In the following material, identify every line holding the string "Hostico" and return it.

══════════

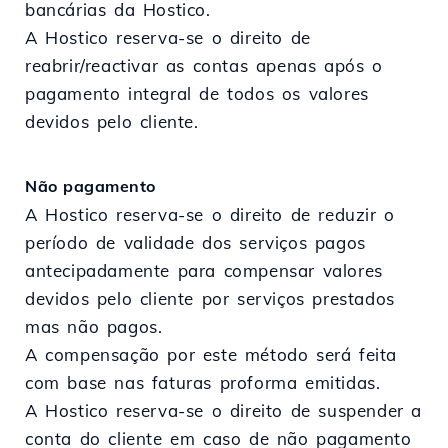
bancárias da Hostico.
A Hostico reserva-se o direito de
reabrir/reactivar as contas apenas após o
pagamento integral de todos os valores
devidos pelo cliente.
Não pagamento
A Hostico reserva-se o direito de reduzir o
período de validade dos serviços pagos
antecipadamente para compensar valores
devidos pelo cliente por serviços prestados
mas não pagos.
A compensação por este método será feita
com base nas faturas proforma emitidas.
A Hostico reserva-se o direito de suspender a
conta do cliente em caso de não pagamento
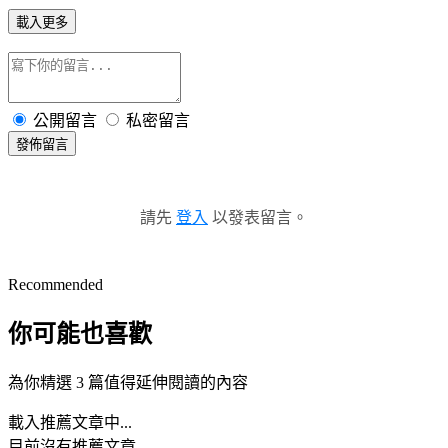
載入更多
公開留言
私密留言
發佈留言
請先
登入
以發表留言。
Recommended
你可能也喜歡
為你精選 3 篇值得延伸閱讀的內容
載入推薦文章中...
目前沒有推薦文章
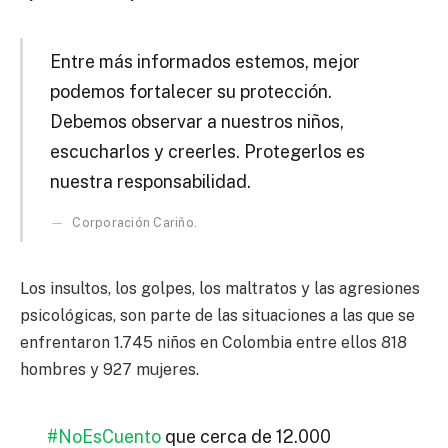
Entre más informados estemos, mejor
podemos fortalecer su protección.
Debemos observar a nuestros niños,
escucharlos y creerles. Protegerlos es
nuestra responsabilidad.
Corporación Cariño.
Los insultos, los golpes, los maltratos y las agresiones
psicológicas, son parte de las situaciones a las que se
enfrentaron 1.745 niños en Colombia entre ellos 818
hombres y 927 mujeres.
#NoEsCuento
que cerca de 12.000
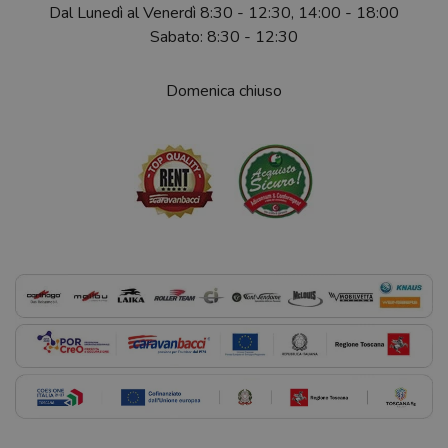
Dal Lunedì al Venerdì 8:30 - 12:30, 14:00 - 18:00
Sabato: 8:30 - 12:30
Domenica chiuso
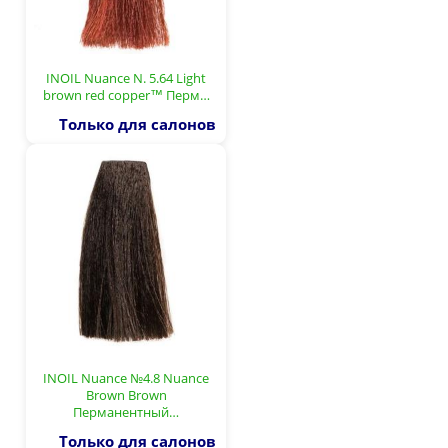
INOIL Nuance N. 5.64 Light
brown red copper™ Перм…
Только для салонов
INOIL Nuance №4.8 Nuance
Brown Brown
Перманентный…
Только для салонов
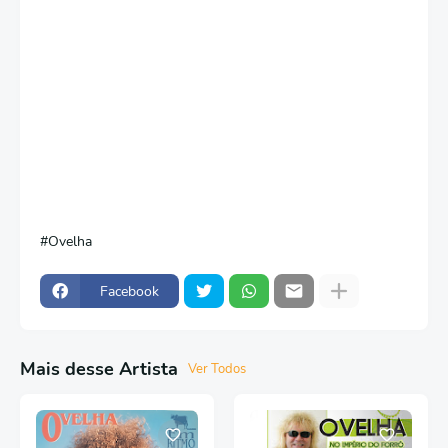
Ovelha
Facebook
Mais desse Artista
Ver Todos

══════════

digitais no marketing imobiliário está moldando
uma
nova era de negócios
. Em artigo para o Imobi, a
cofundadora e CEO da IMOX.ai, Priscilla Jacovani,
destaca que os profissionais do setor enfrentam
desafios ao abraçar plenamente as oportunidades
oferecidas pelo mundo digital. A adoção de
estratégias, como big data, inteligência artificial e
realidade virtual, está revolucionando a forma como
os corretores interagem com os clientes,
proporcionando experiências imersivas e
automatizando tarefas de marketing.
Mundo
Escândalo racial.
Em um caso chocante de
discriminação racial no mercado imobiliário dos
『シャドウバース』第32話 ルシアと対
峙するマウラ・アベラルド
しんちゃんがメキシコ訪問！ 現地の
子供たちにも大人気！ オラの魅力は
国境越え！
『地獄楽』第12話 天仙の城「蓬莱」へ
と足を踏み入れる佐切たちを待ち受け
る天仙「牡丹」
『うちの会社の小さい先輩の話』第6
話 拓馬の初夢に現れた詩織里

══════════

■ Output:
bancárias da Hostico.
A Hostico reserva-se o direito de
A Hostico reserva-se o direito de reduzir o
A Hostico reserva-se o direito de suspender a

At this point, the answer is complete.